Le succès de Wikipédia est dû aux internautes passionnés qui inlassablement rédigent, corrigent, complètent. Un travail minutieux qui tourne parfois à la guerre de tranchées.

Vingt millions de dollars donnés par un million de personnes. La dernière collecte de fonds lancée par Wikipédia s’est achevée le 3 janvier dernier par un record.

«L’encyclopédie Wikipédia est devenue un outil indispensable, commente Frédéric Schütz, porteparole de Wikimedia Suisse et responsable de la campagne de don du pays. Les gens l’ont compris et cela les incite à donner afin que l’aventure continue.»
Cinquième site le plus visité au monde, Wikipédia est un géant à part dans la galaxie internet. Si les quatre premiers (Google, Yahoo!, YouTube et Facebook) se financent grâce à la publicité, l’encyclopédie participative reste indépendante. Elle est financée à 85% par les dons de particuliers, le reste provenant de fondations. «Si l’on recourait à la publicité, les articles risqueraient d’être moins crédibles et la plupart des contributeurs arrêteraient de participer», estime Frédéric Schütz. Bref, ce serait la fin. Car Wikipédia n’emploie qu’une centaine de salariés et l’ensemble du travail est fait par des internautes bénévoles passionnés: les contributeurs.

Mais qui donc sont ces bénévoles qui consacrent leur temps libre à la rédaction de fiches encyclopédiques? «J’ai commencé à écrire des pages Wikipédia en 2005, raconte Fanny Schertzer, une juriste vaudoise de 31 ans. A l’époque, je ne connaissais pas bien cette encyclopédie, mais le principe participatif me plaisait. J’ai débuté en traduisant une fiche de l’anglais vers le français. Puis, je me suis mise à rédiger sur mes propres sujets.» Wikipédia compte actuellement plus de 100’000 contributeurs actifs. L’encyclopédie s’inscrit dans un courant coopératif basé sur les principes du logiciel libre et du «copyleft», qui s’oppose au copyright en encourageant la libre diffusion d’une oeuvre ainsi que sa modification. «Il y a dix ans, personne n’aurait imaginé qu’une encyclopédie devienne l’un des sites les plus visité au monde, commente Frédéric Schütz. Cette réussite, Wikipédia la doit à ses contributeurs.»
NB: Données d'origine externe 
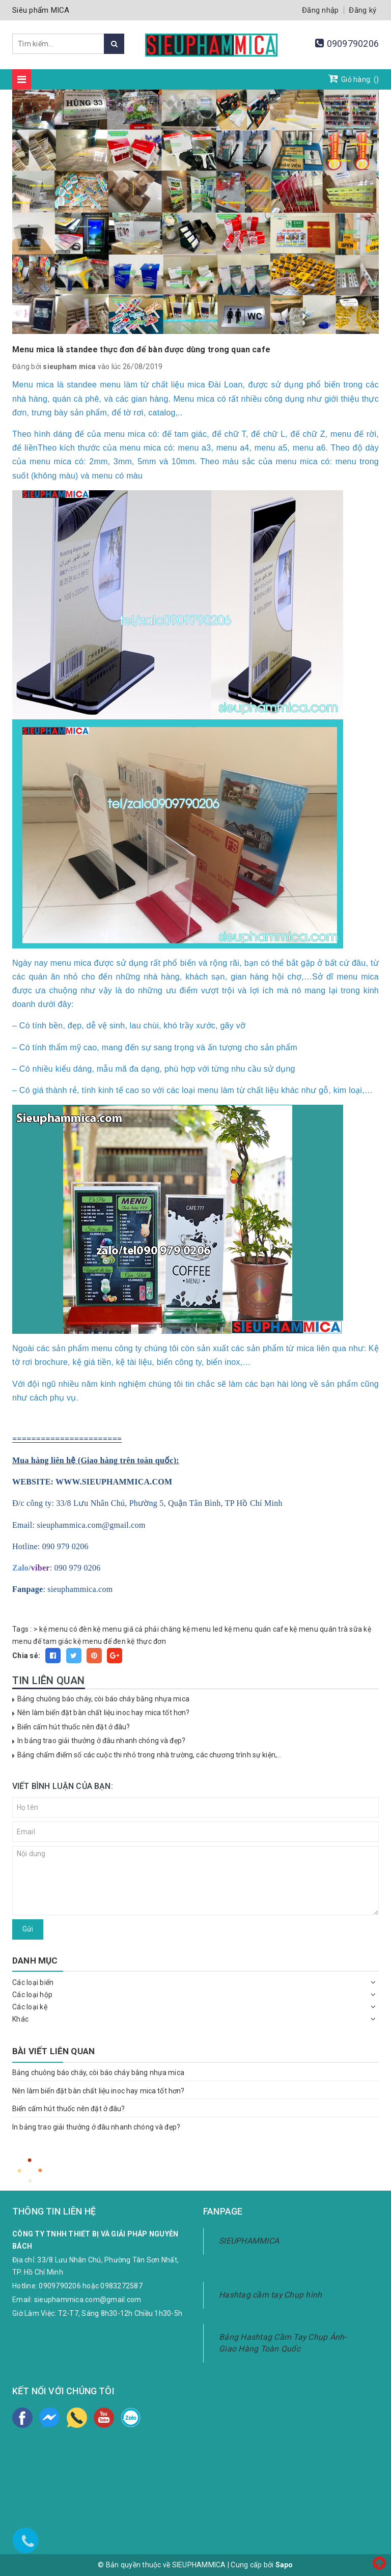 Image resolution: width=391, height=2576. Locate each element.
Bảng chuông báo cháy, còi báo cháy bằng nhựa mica (103, 1699)
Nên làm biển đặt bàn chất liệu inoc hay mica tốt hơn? (103, 1713)
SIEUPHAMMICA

Beaucoup de jeunes, peu de femmes

Selon une étude menée par l’observatoire français Marsouin auprès de 16’000 internautes, les contributeurs (au nombre de 3200) sont plutôt jeunes: un tiers sont âgés de 20 à 30 ans et un quart ont moins de 20 ans. «La gratification provient souvent du plaisir de voir leur travail lu par des dizaines de milliers de personnes», explique Frédéric Schütz. Ces dernières années, néanmoins, le nombre de contributeurs tend à diminuer. «Le nombre d’articles est devenu très important. Les gens ne voient plus ce qu’ils peuvent ajouter, explique Rémi Mathis, président de Wikimedia France et auteur de nombreux articles sur l’histoire du XVIIe siècle. Par ailleurs, plus une communauté est grande et plus il est difficile d’y entrer.» Afin de contenir cette érosion des bénévoles, Wikimedia suisse tente d’opérer un rapprochement avec le monde académique ainsi qu’auprès des aînés.

Les femmes ne représentent que 20% des contributeurs. «Il existe peut-être un facteur culturel qui fait que les femmes sont moins encouragées à se mettre en avant, avance Fanny Schertzer. Personnellement, ce qui me motive c’est le partage, le plaisir de rendre service.» Un plaisir qui a un coût: «Lorsque l’on commence à contribuer à Wikipédia, on n’en sort plus. C’est une véritable maladie. En moyenne, je consacre près de dix heures par semaine à Wikipédia. Mais ça peut augmenter rapidement quand, par exemple, je traite une actualité sportive.»

Etonnamment, de nombreux contributeurs n’écrivent pas sur leur domaine d’expertise. «J’aimerais bien écrire davantage sur les sciences, sourit Frédéric Schütz, mathématicien de formation. Mais je n’ai pas envie de rapporter du travail à la maison. Sur Wikipédia, je contribue principalement aux articles traitant de la politique suisse. Pas besoin d’être expert, tout le monde peut participer. Les experts sont bien entendu les bienvenus, mais même quelqu’un qui n’a pas fini sa scolarité peut rédiger, compléter ou corriger des articles. A condition de rester neutre.»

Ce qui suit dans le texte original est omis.